The most arresting feature of this dataset is not the year-over-year decline in reported crashes but the sharp discontinuity at the trailing edge: February 2026 shows only 575 total crashes and 9 fatalities, compared to 14,785 crashes and 416 fatalities in February 2025. January 2026 is similarly suppressed at 8,374 crashes versus 16,422 in January 2025. These figures almost certainly reflect reporting lag rather than an actual collapse in incident volume; FMCSA crash data is subject to multi-month submission and processing delays, and partial-month records routinely appear undercounted before they are reconciled. Any trend analysis that includes 2026 data should treat those months as provisional.
Setting aside the incomplete months, the directional story through 2025 is a measured retreat from the elevated levels of 2022. Monthly crash counts in 2022 averaged roughly 16,600, anchored by a December 2022 peak of 18,035. By contrast, the months of late 2025 for which data appears more complete, October through December, averaged approximately 14,321 crashes per month, a materially lower baseline. Fatalities follow a similar arc: March 2022 and October 2023 both recorded 665 fatalities, while December 2025 came in at 353 and November 2025 at 372, the two lowest monthly fatality counts outside the clearly truncated 2026 figures.
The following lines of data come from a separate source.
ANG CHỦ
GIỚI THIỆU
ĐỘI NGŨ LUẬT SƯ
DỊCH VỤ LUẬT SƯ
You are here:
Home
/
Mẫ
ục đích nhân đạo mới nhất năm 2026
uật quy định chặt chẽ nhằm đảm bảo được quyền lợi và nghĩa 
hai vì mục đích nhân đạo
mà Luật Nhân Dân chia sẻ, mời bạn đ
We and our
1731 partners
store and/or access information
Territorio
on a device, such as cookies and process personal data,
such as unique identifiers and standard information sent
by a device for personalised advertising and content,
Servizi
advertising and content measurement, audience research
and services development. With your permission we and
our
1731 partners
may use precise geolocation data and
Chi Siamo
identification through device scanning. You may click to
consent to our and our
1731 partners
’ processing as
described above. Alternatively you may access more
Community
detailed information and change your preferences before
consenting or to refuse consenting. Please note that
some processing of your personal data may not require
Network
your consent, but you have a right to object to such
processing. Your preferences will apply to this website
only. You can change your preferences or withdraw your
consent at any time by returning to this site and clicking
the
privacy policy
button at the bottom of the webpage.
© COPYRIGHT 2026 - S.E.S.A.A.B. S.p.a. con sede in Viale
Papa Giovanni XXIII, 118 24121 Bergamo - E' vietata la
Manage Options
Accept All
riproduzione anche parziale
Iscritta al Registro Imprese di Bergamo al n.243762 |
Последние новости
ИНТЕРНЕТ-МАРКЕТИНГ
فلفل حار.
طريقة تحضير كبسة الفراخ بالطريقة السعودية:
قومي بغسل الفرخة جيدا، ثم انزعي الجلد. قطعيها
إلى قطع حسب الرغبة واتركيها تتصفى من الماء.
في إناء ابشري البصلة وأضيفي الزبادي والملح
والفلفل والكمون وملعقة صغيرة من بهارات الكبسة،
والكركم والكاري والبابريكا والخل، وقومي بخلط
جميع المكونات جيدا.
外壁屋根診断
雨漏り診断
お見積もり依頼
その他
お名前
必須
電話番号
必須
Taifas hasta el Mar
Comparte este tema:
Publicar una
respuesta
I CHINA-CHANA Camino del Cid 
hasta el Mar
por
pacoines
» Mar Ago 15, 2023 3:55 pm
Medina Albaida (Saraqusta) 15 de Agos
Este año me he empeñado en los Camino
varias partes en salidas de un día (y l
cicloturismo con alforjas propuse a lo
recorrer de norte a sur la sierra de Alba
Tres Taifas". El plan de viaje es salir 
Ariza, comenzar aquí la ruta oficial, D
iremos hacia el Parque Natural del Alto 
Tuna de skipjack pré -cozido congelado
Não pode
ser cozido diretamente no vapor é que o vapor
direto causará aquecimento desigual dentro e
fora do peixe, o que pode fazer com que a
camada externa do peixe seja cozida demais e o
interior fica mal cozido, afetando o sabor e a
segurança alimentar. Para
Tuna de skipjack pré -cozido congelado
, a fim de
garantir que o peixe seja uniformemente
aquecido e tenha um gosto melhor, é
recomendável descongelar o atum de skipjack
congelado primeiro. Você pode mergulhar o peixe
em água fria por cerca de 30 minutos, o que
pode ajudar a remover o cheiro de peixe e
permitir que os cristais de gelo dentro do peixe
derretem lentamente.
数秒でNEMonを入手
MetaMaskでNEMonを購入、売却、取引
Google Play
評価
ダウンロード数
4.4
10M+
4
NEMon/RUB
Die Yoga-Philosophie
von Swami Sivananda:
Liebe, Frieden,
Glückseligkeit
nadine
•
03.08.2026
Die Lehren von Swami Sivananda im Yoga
The divergence between total crashes and tow-away counts is worth noting. Tow-away incidents have consistently tracked at roughly 92 to 95 percent of total crashes throughout the period, indicating that the share of crashes severe enough to require towing has held stable even as absolute volumes shifted. Hazmat-involved crashes, meanwhile, peaked at 336 in December 2022 and have oscillated without a clear directional trend, ranging from 196 to 319 in the months of 2025 with complete-looking data.
The 2022 volume surge is consistent with a period of elevated freight demand and fleet expansion following the supply chain disruptions of 2020 and 2021, though the data alone cannot establish causation. The subsequent moderation through 2024 and into 2025 may reflect softer freight conditions, regulatory compliance cycles, or changes in reporting practices. Across the full five-year window, the dataset records 854,457 crashes and 440,786 injuries, underscoring that even in lower-volume months the absolute toll on people and equipment remains substantial.